§ **Provided records**

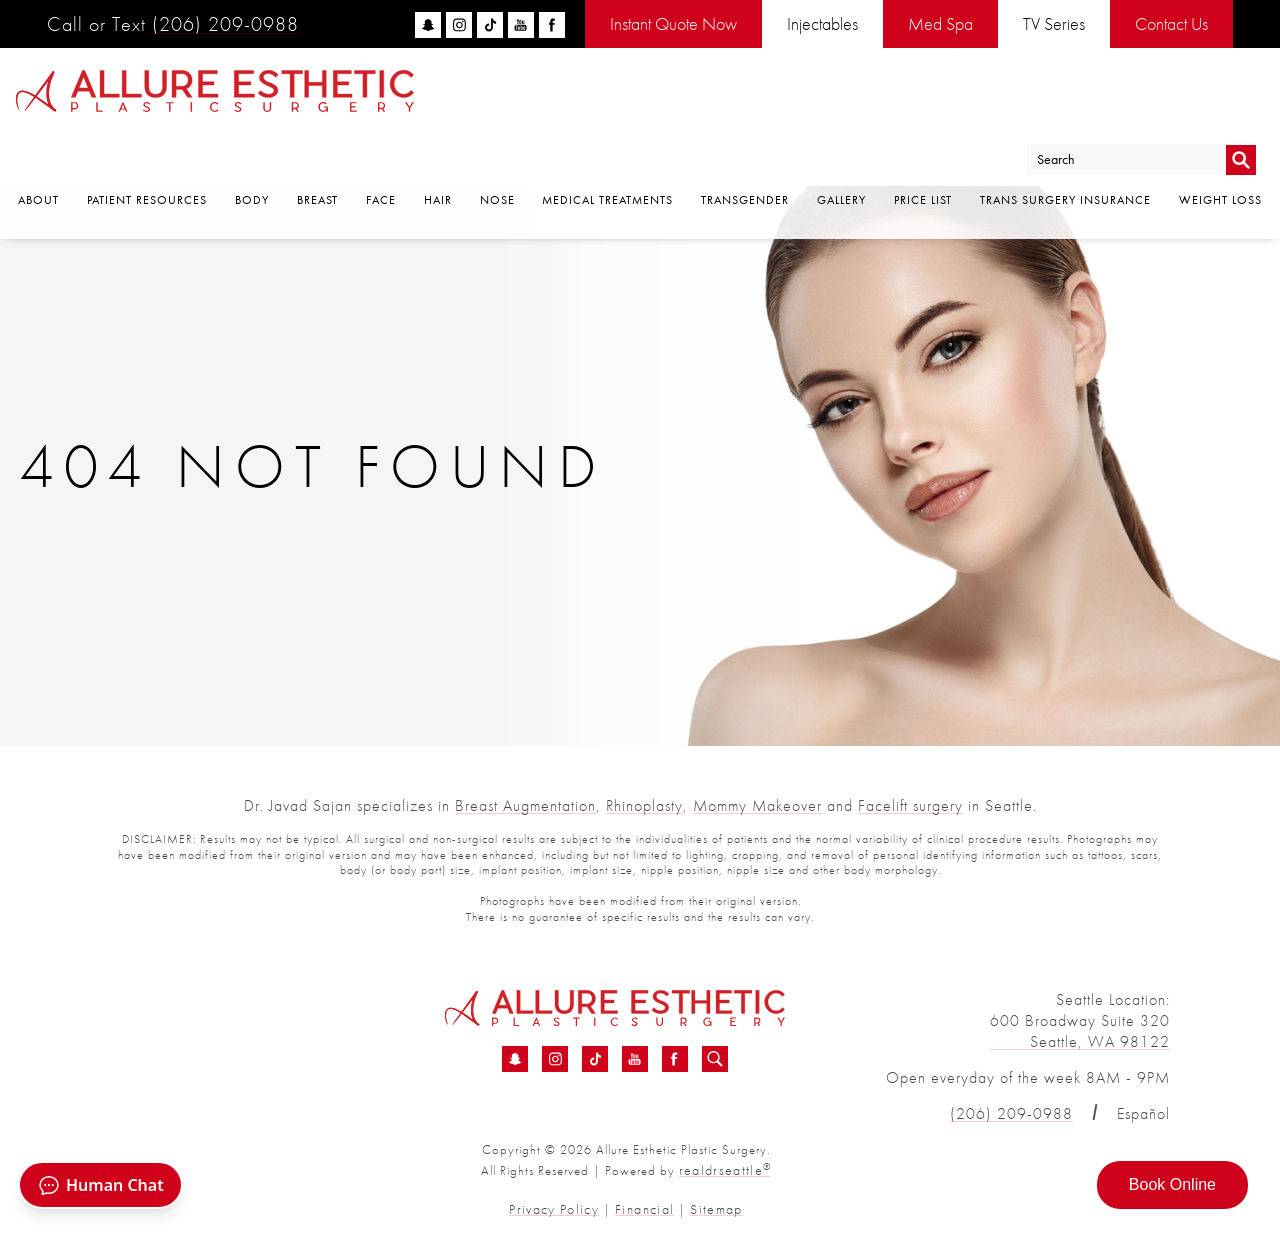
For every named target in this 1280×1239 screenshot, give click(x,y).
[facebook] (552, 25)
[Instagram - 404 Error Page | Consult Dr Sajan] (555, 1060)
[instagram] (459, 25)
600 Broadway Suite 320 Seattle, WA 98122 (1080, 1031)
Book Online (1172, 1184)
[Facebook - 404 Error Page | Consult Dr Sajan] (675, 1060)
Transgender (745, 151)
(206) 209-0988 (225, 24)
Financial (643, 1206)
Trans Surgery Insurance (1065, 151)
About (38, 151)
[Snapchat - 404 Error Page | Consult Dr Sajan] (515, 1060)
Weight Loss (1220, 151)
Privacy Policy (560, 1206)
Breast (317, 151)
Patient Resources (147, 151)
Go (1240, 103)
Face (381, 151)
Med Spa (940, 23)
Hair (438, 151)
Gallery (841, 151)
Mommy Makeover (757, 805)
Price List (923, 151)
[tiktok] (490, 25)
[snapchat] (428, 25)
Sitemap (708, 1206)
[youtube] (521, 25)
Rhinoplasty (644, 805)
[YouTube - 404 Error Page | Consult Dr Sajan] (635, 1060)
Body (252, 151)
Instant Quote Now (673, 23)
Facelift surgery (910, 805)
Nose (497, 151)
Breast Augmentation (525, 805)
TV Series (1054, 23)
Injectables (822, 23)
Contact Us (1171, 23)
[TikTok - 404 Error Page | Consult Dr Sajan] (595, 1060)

§ **What you should do**
Check the listing above for lines containing the string "Consult", and copy each one.

§ **Answer below**
[Instagram - 404 Error Page | Consult Dr Sajan] (555, 1060)
[Facebook - 404 Error Page | Consult Dr Sajan] (675, 1060)
[Snapchat - 404 Error Page | Consult Dr Sajan] (515, 1060)
[YouTube - 404 Error Page | Consult Dr Sajan] (635, 1060)
[TikTok - 404 Error Page | Consult Dr Sajan] (595, 1060)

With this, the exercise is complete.